Friday, December 12, 2008

Christmas Classics on Early TV: “The Christmas Carol," “Miracle on 34th Street”

by Mark Gabrish Conlan • Copyright © 2008 by Mark Gabrish Conlan • All rights reserved

I ran him a couple of quirky Christmas shows he’d downloaded from archive.org: a 1949 kinescoped live version of A Christmas Carol (for some reason retitled The Christmas Carol even though Charles Dickens himself, as well as all his other adapters that I know of, used the indefinite article) and a 1955 (though misidentified on the archive.org site as also from 1949) hour-long TV version of Miracle on 34th Street. The Christmas Carol was produced by Mike Stokey and Bernard Ebert (which makes it sound like a film-review show from Chicago) and written and directed by Arthur Pierson. It begins with a narrator, Vincent Price, reading from a large picture-storybook edition of the classic Dickens tale, and periodically (where the original commercial breaks were spotted) the scene returns to Price in his armchair with his book giving us the next tidbit of exposition needed to follow the story.

It’s a good adaptation even though it’s hamstrung by the limited time available — it was squeezed into a half-hour time slot and, less commercials, they only had about 25 minutes to tell their story. Pierson did a good job of condensing the Dickens story into the limited time available — though other people (including whoever wrote the script for Ronald Colman’s performance on Decca records) have done it better — and there’s one pretty astonishing special effect for live TV: Marley’s ghost enters the scene by walking through a closed door (actually a piece of paper with the image of the door superimposed over it) and into the set representing Scrooge’s room. Charles was annoyed by the identification of the central character as “Ebeneezer” (he lamented the fact that it had five “e”’s and I pointed out that that was only one more than Dickens had used) but otherwise it was quite good for the limited budget, facilities and running time, getting the basics of the story in even though it wasn’t a great adaptation: Taylor Holmes’ Scrooge didn’t have the authority of the truly great portrayals (including Alastair Sim and Jim Backus, who voiced the character superbly on Mr. Magoo’s Christmas Carol) and the ghosts were appealing (and George James as Christmas Present was clean-shaven and considerably hunkier than what we usually get!), while the Cratchits included the child Jill St. John (under her real name, Jill Oppenheim) as Missie and a refreshingly un-milked Bobby Hyatt as Tiny Tim.

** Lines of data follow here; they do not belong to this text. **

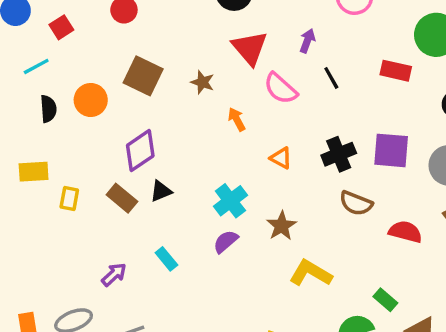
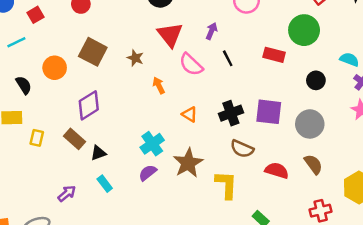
black semicircle: (48, 109) -> (24, 85), moved, turned -30
black triangle: (161, 191) -> (98, 153), moved
brown star: (282, 226) -> (188, 163), size x1.4
yellow L-shape: (311, 273) -> (226, 185), moved, turned 60

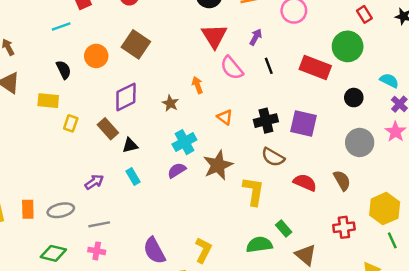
red rectangle: (274, 55) -> (315, 68), size x1.4
brown star: (135, 58) -> (170, 103), moved
gray circle: (310, 124) -> (360, 142), moved

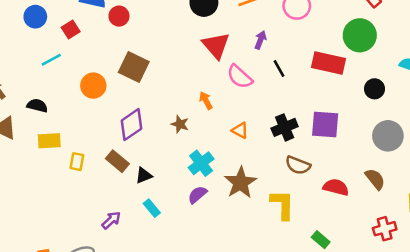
black semicircle: (64, 70) -> (37, 106), moved, turned -42

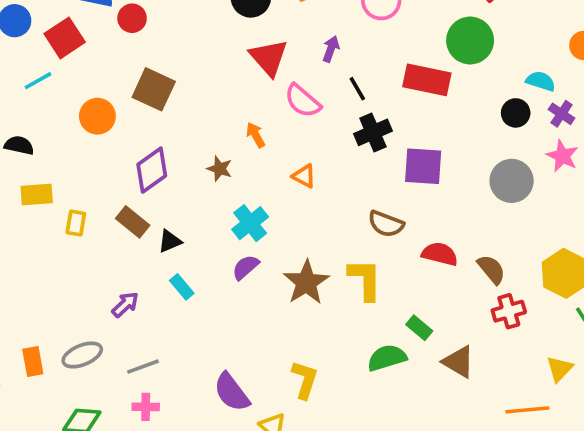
red square: (71, 29) -> (65, 38), size x1.5
black circle: (375, 89) -> (516, 113), moved
black cross: (285, 127) -> (373, 132), moved
brown semicircle: (375, 179) -> (491, 269), moved
brown star: (240, 183) -> (306, 282), moved

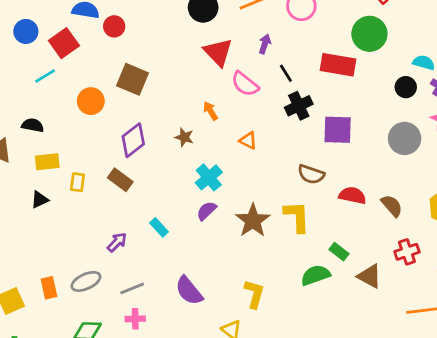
black triangle: (170, 241) -> (40, 200), moved
red cross: (509, 311) -> (407, 252), moved
purple semicircle: (232, 392) -> (189, 291), moved

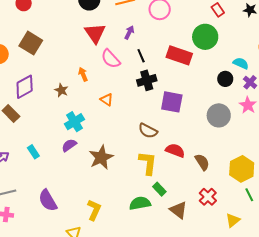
yellow L-shape: (297, 217) -> (148, 163), moved
red cross: (407, 252) -> (208, 197), turned -36

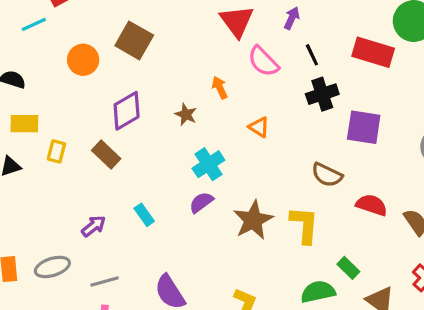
yellow L-shape: (148, 163) -> (304, 225), moved

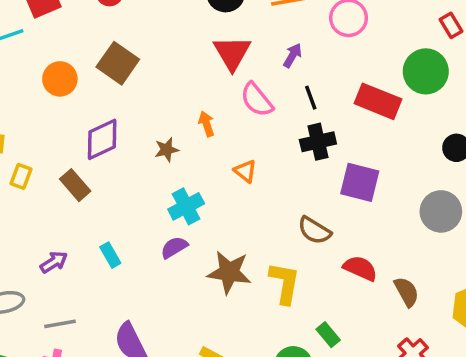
brown star: (186, 114) -> (167, 150), turned 30
brown star: (253, 220) -> (229, 272), turned 30

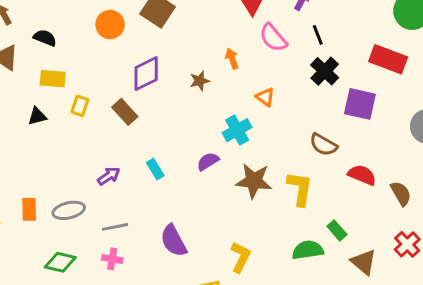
red rectangle: (378, 101) -> (388, 59), moved
black cross: (318, 142) -> (325, 71), turned -32
cyan cross: (186, 206) -> (237, 130), moved

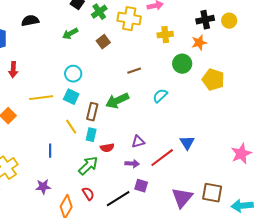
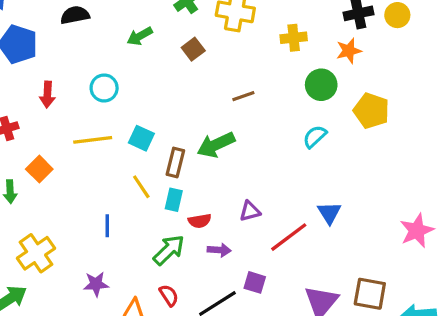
cyan circle: (73, 74) -> (104, 88), moved
cyan semicircle: (160, 96) -> (315, 137), moved
purple arrow: (132, 164) -> (219, 250), moved

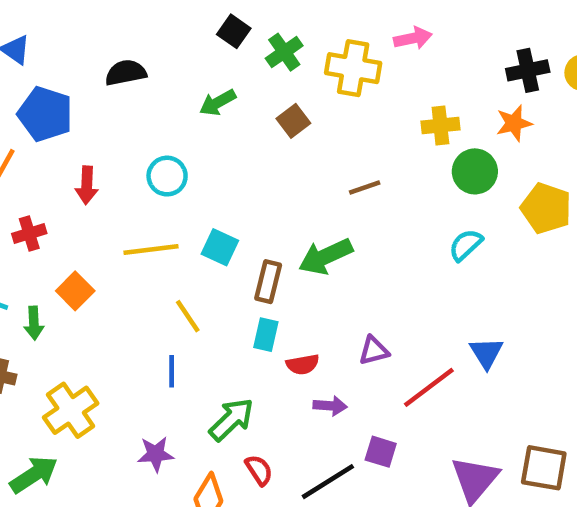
yellow cross: (294, 38) -> (440, 126), moved
yellow line: (141, 187) -> (188, 316), moved
green arrow: (169, 250) -> (231, 420), moved

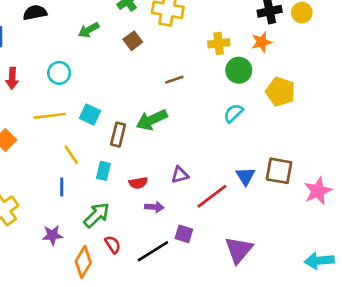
cyan rectangle: (266, 335) -> (103, 171), moved
brown square: (544, 468) -> (279, 171), moved

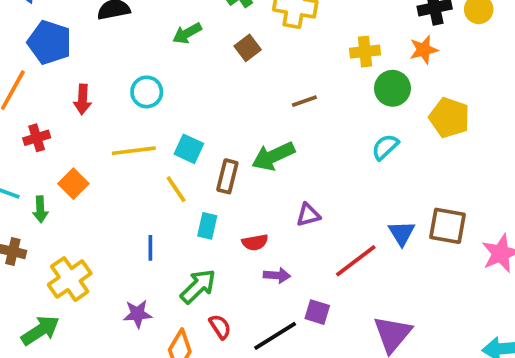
yellow line: (71, 155) -> (176, 189), moved
purple triangle: (180, 175) -> (308, 215), moved

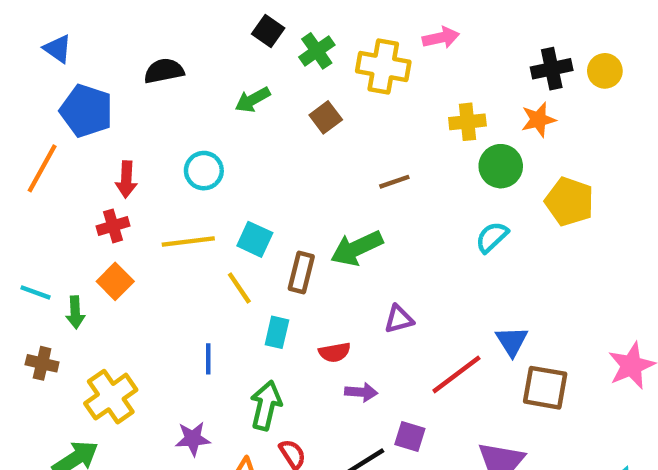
red cross: (37, 138) -> (113, 226), moved
brown square: (448, 226) -> (545, 388), moved
green arrow: (198, 286) -> (266, 405), turned -33

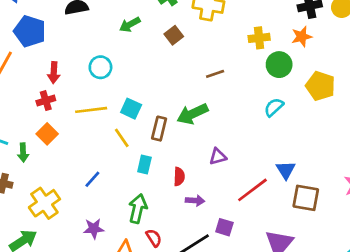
red semicircle: (335, 352) -> (179, 177), turned -78
blue line: (208, 359) -> (92, 179), moved, turned 42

Miracle on 34th Street (1955) was considerably better, partly because it was shot on film — when we saw the principals observing the real Macy’s Thanksgiving Day Parade it was clearly a process shot rather than some stopgap cooked up in a live TV studio — and partly because it was the work of a major studio: 20th Century-Fox, which had produced the original 1947 film (written and directed by George Seaton based on a story by Valentine Davies), hired writer John Monks, Jr. to boil down the story to a 46-minute time slot, not counting commercials (less than half the 96-minute running time of the movie) and threw some great people into the project on both ends of the camera: MacDonald Carey in the John Payne role, Teresa Wright in the Maureen O’Hara role, Thomas Mitchell stepping into Edmund Gwenn’s red suit as Santa Claus and the marvelous Hans Conried playing Shellhammer, Doris Walker’s (Wright) direct supervisor at Macy’s (who in the 1947 film was played by a nondescript character actor named Philip Tonge) and some of the usual Fox people in the technical jobs: Lyle Wheeler as co-art director, Ben Nye and Stanley Orr doing makeup and Charles Le Maire as one of the costumers.

The director was Robert Stevenson, no doubt warming up for his later assignments at Disney (including Mary Poppins) but still an excellent director and easily in Seaton’s league in terms of getting this story told and evoking the tears without going all-out in jerking them. MacDonald Carey doesn’t have the romantic panache John Payne brought to the role of Gaily (which sounds really weird on the soundtrack!), the attorney who successfully defends Kris Kringle (Mitchell) from a charge of insanity because he believes himself to be Santa Claus, and Sandy Descher as the daughter is good and shows welcome restraint but doesn’t quite grab the part the way Natalie Wood did in the film. Still, this is a quite appealing movie and, despite the condensation, tells basically the same story as the original and makes all the same points — and both Wright and Mitchell are every bit as good as their 1947 counterparts, O’Hara and Gwenn. This was a quite nice production, and I wonder how many other interesting TV remakes of their film hits are moldering in the 20th Century-Fox vaults!